What’s more, petitioners contend, the SEC “had no serious response to the rule’s massive costs.” The SEC actually conceded “that compliance with the proposed rule would cost more than double the costs of compliance with all major existing SEC disclosures combined,” but “claimed that the final rule reduced those costs ‘by almost 90%.’”  According to petitioners, however, commenters had pointed out that “that calculation ‘duck[ed] serious evaluation of the costs,’… and rested on an economic analysis riddled with errors that public comments would have laid bare—had the SEC, as required, invited input on its massively revised final rule before adopting it.”    “Instead,” they assert, “the SEC cooked its own books, relying on biased, flawed information from environmental activists to slash its estimate of the rule’s costs.  Further confirming that providing material information to investors was not the rule’s objective, the Commission failed to consider reasonable, less-burdensome alternatives that would have achieved that purported aim at far less cost.” 

In addition, they claim, the rule is “independently unlawful because it exceeds the SEC’s statutory and constitutional authority.  Congress never authorized the Securities and Exchange Commission to mandate climate disclosures in this fashion.  The rule sweeps far beyond the type of material, financial disclosures Congress authorized the Commission to require.  And it does not advance the only objectives that the SEC is authorized to pursue.” By contrast, “when Congress has permitted the SEC to require disclosures outside that traditional, financial-information domain, it has expressly directed the SEC to require such disclosures,” such as the Dodd-Frank requirement to make disclosure about conflict minerals. In this case, “[t]o the extent Congress has authorized regulations of climate-related matters—such as emissions reductions, the avowed goal of many of the rule’s proponents,…—Congress reserved those issues to the Environmental Protection Agency.” In addition, they contend, the SEC conflates the objective of ‘protect[ing] investors’ with responding to ‘investors’  ***  demand[s].’… Those things are not the same.”  This rule, they assert, “is a climate rule, not an investor rule,” and one that is a “direct outgrowth” of the Paris Agreement. The Administration, petitioners charge, “has been unabashed in this approach, vowing to advance its ‘climate agenda using every tool at [its] disposal’—with or ‘without Congress’—and to ‘continue to do the whole-of-government approach’ on its own if Congress does not cooperate.”

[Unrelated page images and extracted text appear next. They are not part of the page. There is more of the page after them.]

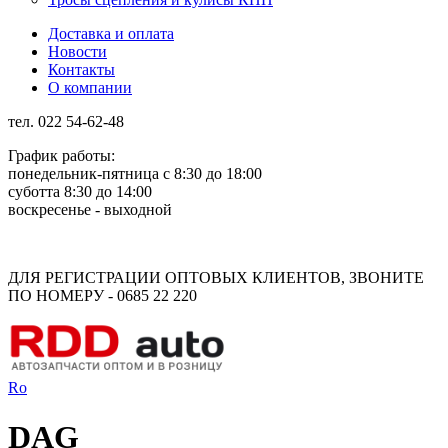
Доставка и оплата
Новости
Контакты
О компании
тел. 022 54-62-48
График работы:
понедельник-пятница с 8:30 до 18:00
суботта 8:30 до 14:00
воскресенье - выходной
Rus
Rom
ДЛЯ РЕГИСТРАЦИИ ОПТОВЫХ КЛИЕНТОВ, ЗВОНИТЕ
ПО НОМЕРУ - 0685 22 220
Ro
DAG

And even if the securities laws could be stretched this far, they maintain, “the Court should still reject the Commission’s strained reading under the major-questions doctrine” enunciated by SCOTUS in West Virginia v EPA.

Here, petitioners claim, the SEC is seeking “to work ‘transformative expansion[s] in [their] regulatory authority,’ through ‘modest words, vague terms, or subtle devices,’” a position that is ripe for application of the major questions doctrine.

Finally, petitioners argue that “the rule abridges the freedom of speech by forcing thousands of companies to speak against their will on a contentious political issue.  If the SEC can press-gang all of corporate America into a discussion about climate change, it can do so for virtually anything.” By “requiring companies to wade into this debate, the rule infringes on companies’ freedom ‘to remain silent,” and, “more specifically  compels ‘political speech,’”  which, they assert, demands “strict scrutiny.” But, the “rule cannot survive strict scrutiny” because, they believe, there is no compelling state interest in requiring the information, and the rule is “not narrowly tailored to that purported compelling interest.” While they reject the argument that less stringent standards should apply, such as in Zauderer v. Office of Disciplinary Counsel of Supreme Court of Ohio, the disclosures would fail that test too, they contend, because they “are neither factual nor uncontroversial.”  (For discussion of legal standards relating to compelled speech, see these PubCo posts of 4/14/147/16/147/29/14,  9/14/14 and 8/18/15.)

Accordingly, they declare, the court should vacate the rule.